R. Emmet Sweeney’s profile of William Witney goes beyond just signing on to Tarantino’s endorsement. He paints the picture of a young man lucky enough to be in the right place at the right time—when your coworkers could include Yakima Canutt, and a friendly visit to Busby Berkeley’s set could show you a whole new way to choreograph movie action—but ambitious and creative enough to keep pressing on for decades, tossing out inventive picture after inventive picture to no one’s particular notice.
Sweeney’s also over at Movie Morlocks, discussing five Delmer Daves films. Nothing wrong at all with his brief appraisals, but the Daves articles you must read are at Criterion’s website, where Kent Jones writes beautifully on Jubal and 3:10 to Yuma, finding in both a transcendentalist strain that speaks of the director’s “steadfast dedication and moving attunement to the very best in people.”
“Scott did not concentrate on set pieces so much as approach an entire film with a tonality that extended to cutaways and connecting shots, all of which were dealt with at the same register of glossy enormity, so the opening of a car door exuded the same visual verve and finesse as any larger action scene.” Joseph Bevan’s take on Tony Scott balances admiration for his expressionistic, experimental visuals with dismay at his callous disregard for narrative, character, or decency.

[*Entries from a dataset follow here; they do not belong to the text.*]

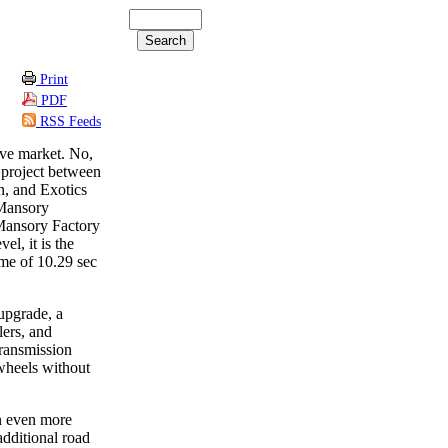
Print
PDF
RSS Feeds
sive market. No,
 project between
, and Exotics
 Mansory
 Mansory Factory
el, it is the
ime of 10.29 sec
upgrade, a
lers, and
transmission
wheels without
n even more
additional road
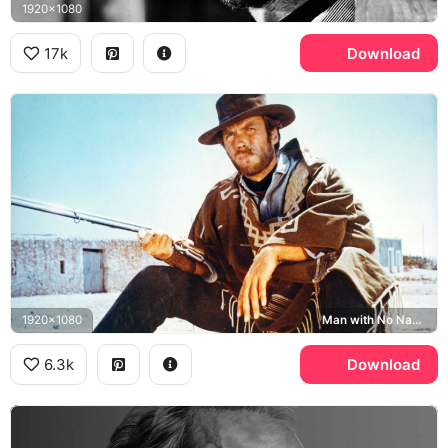
1920x1080
17k
Download
1920x1080
Man with No Name
6.3k
Download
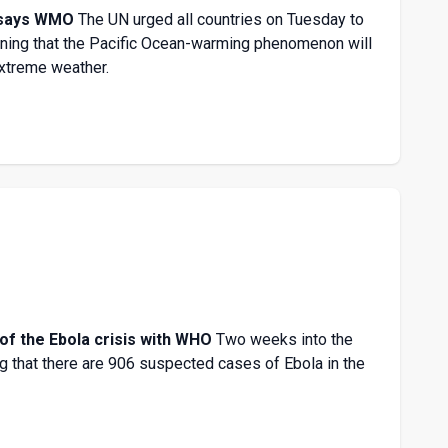
, says WMO
The UN urged all countries on Tuesday to
arning that the Pacific Ocean-warming phenomenon will
extreme weather.
of the Ebola crisis with WHO
Two weeks into the
g that there are 906 suspected cases of Ebola in the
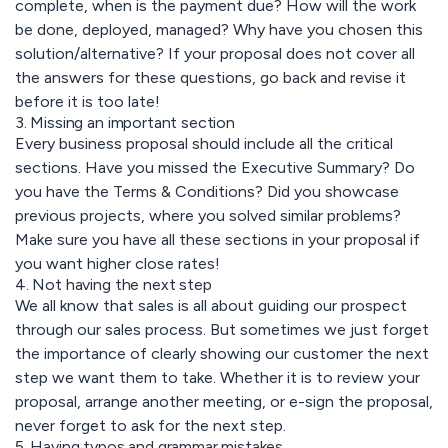
complete, when is the payment due? How will the work
be done, deployed, managed? Why have you chosen this
solution/alternative? If your proposal does not cover all
the answers for these questions, go back and revise it
before it is too late!
3. Missing an important section
Every business proposal should include all the critical
sections. Have you missed the Executive Summary? Do
you have the Terms & Conditions? Did you showcase
previous projects, where you solved similar problems?
Make sure you have all these sections in your proposal if
you want higher close rates!
4. Not having the next step
We all know that sales is all about guiding our prospect
through our sales process. But sometimes we just forget
the importance of clearly showing our customer the next
step we want them to take. Whether it is to review your
proposal, arrange another meeting, or e-sign the proposal,
never forget to ask for the next step.
5. Having typos and grammar mistakes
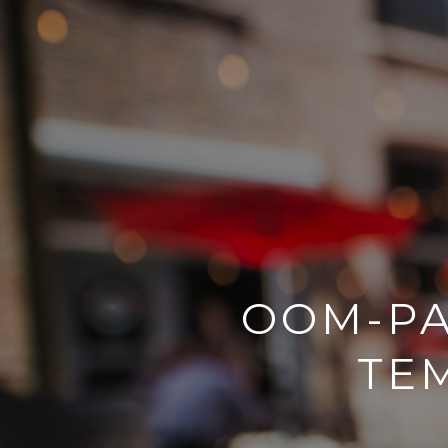
OOM-PA
TE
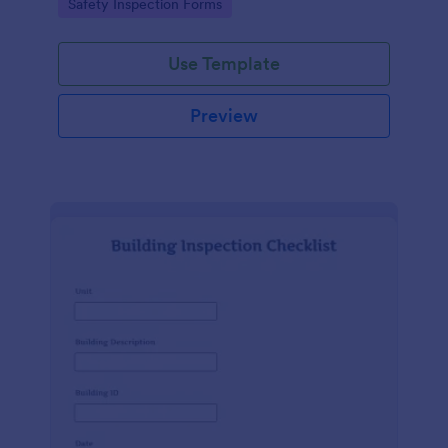
Go to Category:
Safety Inspection Forms
Use Template
Preview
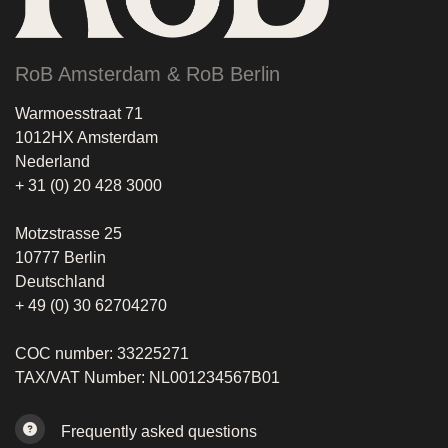
RoB Amsterdam & RoB Berlin
Warmoesstraat 71
1012HX Amsterdam
Nederland
+ 31 (0) 20 428 3000
Motzstrasse 25
10777 Berlin
Deutschland
+ 49 (0) 30 62704270
COC number: 33225271
TAX/VAT Number: NL001234567B01
Frequently asked questions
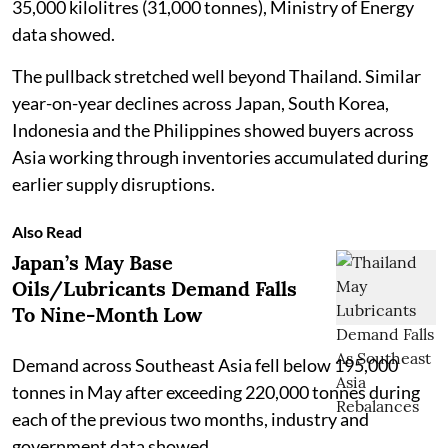
35,000 kilolitres (31,000 tonnes), Ministry of Energy
data showed.
The pullback stretched well beyond Thailand. Similar
year-on-year declines across Japan, South Korea,
Indonesia and the Philippines showed buyers across
Asia working through inventories accumulated during
earlier supply disruptions.
Also Read
Japan’s May Base
Oils/Lubricants Demand Falls
To Nine-Month Low
Demand across Southeast Asia fell below 195,000
tonnes in May after exceeding 220,000 tonnes during
each of the previous two months, industry and
government data showed.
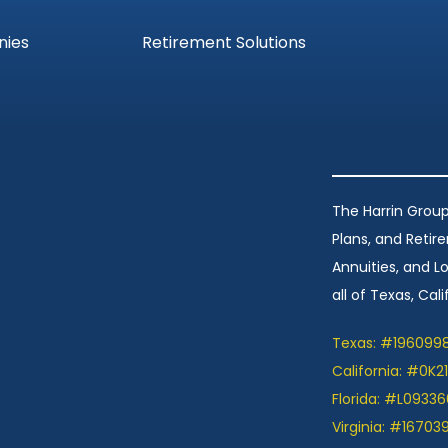
nies
Retirement Solutions
The Harrin Group
Plans, and Retir
Annuities, and 
all of Texas, Calif
Texas: #196099
California: #0K2
Florida: #L09336
Virginia: #16703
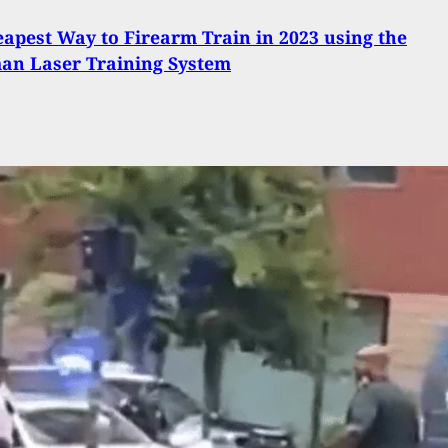
apest Way to Firearm Train in 2023 using the
an Laser Training System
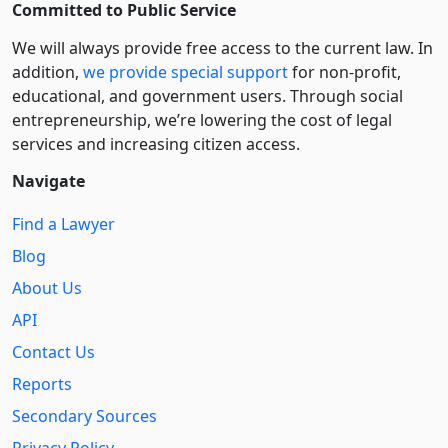
Committed to Public Service
We will always provide free access to the current law. In
addition,
we provide special support
for non-profit,
educational, and government users. Through social
entre­pre­neurship, we’re lowering the cost of legal
services and increasing citizen access.
Navigate
Find a Lawyer
Blog
About Us
API
Contact Us
Reports
Secondary Sources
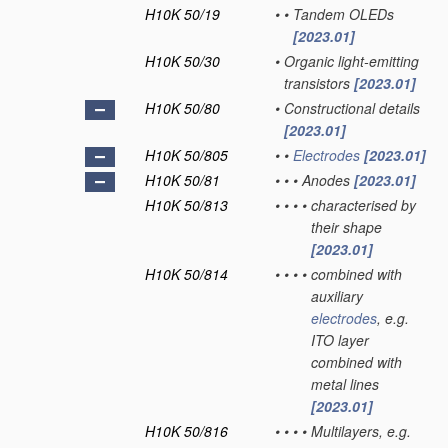
H10K 50/19
•
•
Tandem OLEDs
[2023.01]
H10K 50/30
•
Organic light-emitting
transistors
[2023.01]
H10K 50/80
•
Constructional details
[2023.01]
H10K 50/805
•
•
Electrodes
[2023.01]
H10K 50/81
•
•
•
Anodes
[2023.01]
H10K 50/813
•
•
•
•
characterised by
their shape
[2023.01]
H10K 50/814
•
•
•
•
combined with
auxiliary
electrodes
, e.g.
ITO layer
combined with
metal lines
[2023.01]
H10K 50/816
•
•
•
•
Multilayers, e.g.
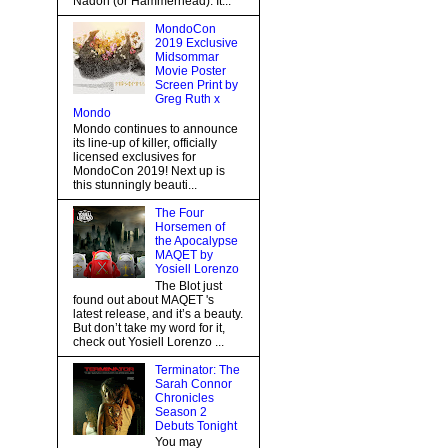
Nadon (or Hammerhead). It...
MondoCon
2019 Exclusive
Midsommar
Movie Poster
Screen Print by
Greg Ruth x
Mondo
Mondo continues to announce
its line-up of killer, officially
licensed exclusives for
MondoCon 2019! Next up is
this stunningly beauti...
The Four
Horsemen of
the Apocalypse
MAQET by
Yosiell Lorenzo
The Blot just
found out about MAQET 's
latest release, and it’s a beauty.
But don’t take my word for it,
check out Yosiell Lorenzo ...
Terminator: The
Sarah Connor
Chronicles
Season 2
Debuts Tonight
You may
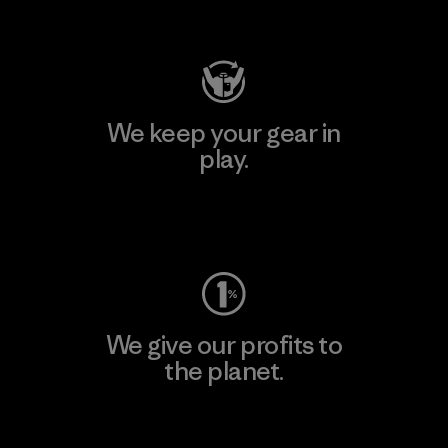
Visit Patagonia Action Works
We keep your gear in
play.
Visit Worn Wear
We give our profits to
the planet.
Read Our Commitment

Now that they’re putting out a print edition, La Furia Umana is offering less content on their website, but what’s there is still often fine. The current issue pays marvelously schizophrenic tribute to George Cukor and Abel Ferrara; Dan Sallitt’s reprinted LA Reader obituary and Marilyn Ann Moss’s look at the lifelong friendship between Cukor and Katharine Hepburn are part of the former; Brad Stevens finds the latter offering his characters a respect and autonomy that’s positively Jamesian; and Daisuke Akasaka bridges the gap reviewing the commonalities between Two-Faced Woman and Dangerous Game. (The latter is one of those articles that betrays the multilingual journal’s occasional struggles with English translations.)